Animated GIF

I live in New York and I am the co-founder & CTO of Runway.

Towards Universal Simulation

October 11, 2024permalink

DeepMind’s initial pitch was to “solve intelligence and then use it to solve everything else.” This has been the guiding philosophy of AGI labs for the past decade. I believe that rather than solving intelligence, we should be focusing on solving the “everything else” part first. That is, we should be building systems for universal simulation.

The simple idea of universal simulation is to train models on a far wider variety of data and modalities than we currently do, which may include human-generated data, but also observational data from scientific experiments and raw sensor data, all at the same time, with the goal of predicting an increasingly large percentage of all observations in the world. Those models can then be used to run virtual experiments much faster than we ever could in physical reality, and thus accelerate scientific progress.

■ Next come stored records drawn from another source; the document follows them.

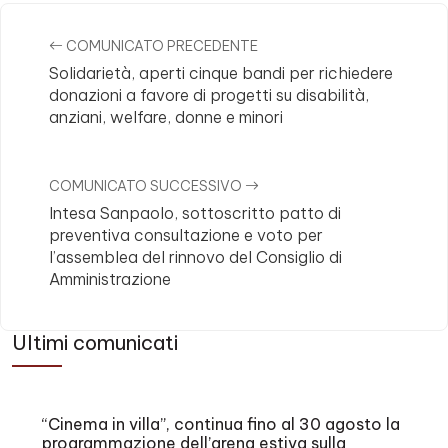
Comments
COMUNICATO PRECEDENTE
Solidarietà, aperti cinque bandi per richiedere
donazioni a favore di progetti su disabilità,
anziani, welfare, donne e minori
COMUNICATO SUCCESSIVO
Intesa Sanpaolo, sottoscritto patto di
preventiva consultazione e voto per
l’assemblea del rinnovo del Consiglio di
Amministrazione
Ultimi comunicati
“Cinema in villa”, continua fino al 30 agosto la
programmazione dell’arena estiva sulla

Large-scale model training so far has had a strong anthropomorphic bias. We’ve only applied sufficient scaling on data generated by, and legible to, humans, such as text, images, videos, and sounds. This constraint makes sense if the aim is building agents primarily for communicative purposes, i.e. to interact with humans the same way humans interact with one another. But for other purposes, it's far too limiting. Following this anthropomorphic approach, AGI labs often describe a future where their models can solve difficult scientific problems by suggesting wet-lab experiments to run and interpreting the results. This fundamentally misidentifies the main bottleneck, which is not coming up with ideas for experiments, but rather running them. The best way to accelerate science is to provide an alternative to real-world experiments, by simulating them instead.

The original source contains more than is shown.